--- Information supplied Enclosed Below ---

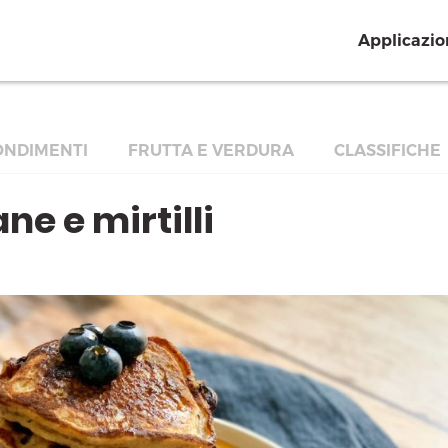
Applicazio
NDIMENTI
FRUTTA E VERDURA
CLASSIFICHE
e e mirtilli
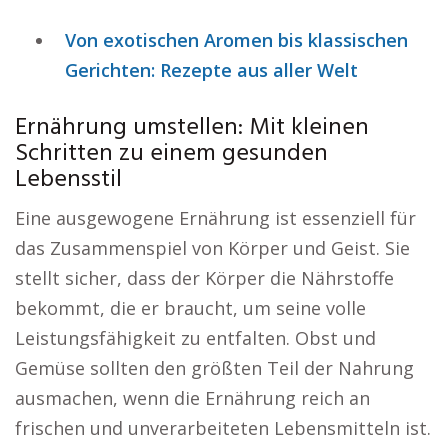
Von exotischen Aromen bis klassischen
Gerichten: Rezepte aus aller Welt
Ernährung umstellen: Mit kleinen
Schritten zu einem gesunden
Lebensstil
Eine ausgewogene Ernährung ist essenziell für
das Zusammenspiel von Körper und Geist. Sie
stellt sicher, dass der Körper die Nährstoffe
bekommt, die er braucht, um seine volle
Leistungsfähigkeit zu entfalten. Obst und
Gemüse sollten den größten Teil der Nahrung
ausmachen, wenn die Ernährung reich an
frischen und unverarbeiteten Lebensmitteln ist.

--- End of Enclosed Information supplied ---

■ Action item ■
Output only the lines running from the top of the data above to the line with "Leistungsfähigkeit zu entfalten. Obst und", inclusive, word for word and without pictures.

■ Result ■
Applicazio
NDIMENTI
FRUTTA E VERDURA
CLASSIFICHE
e e mirtilli
Von exotischen Aromen bis klassischen
Gerichten: Rezepte aus aller Welt
Ernährung umstellen: Mit kleinen
Schritten zu einem gesunden
Lebensstil
Eine ausgewogene Ernährung ist essenziell für
das Zusammenspiel von Körper und Geist. Sie
stellt sicher, dass der Körper die Nährstoffe
bekommt, die er braucht, um seine volle
Leistungsfähigkeit zu entfalten. Obst und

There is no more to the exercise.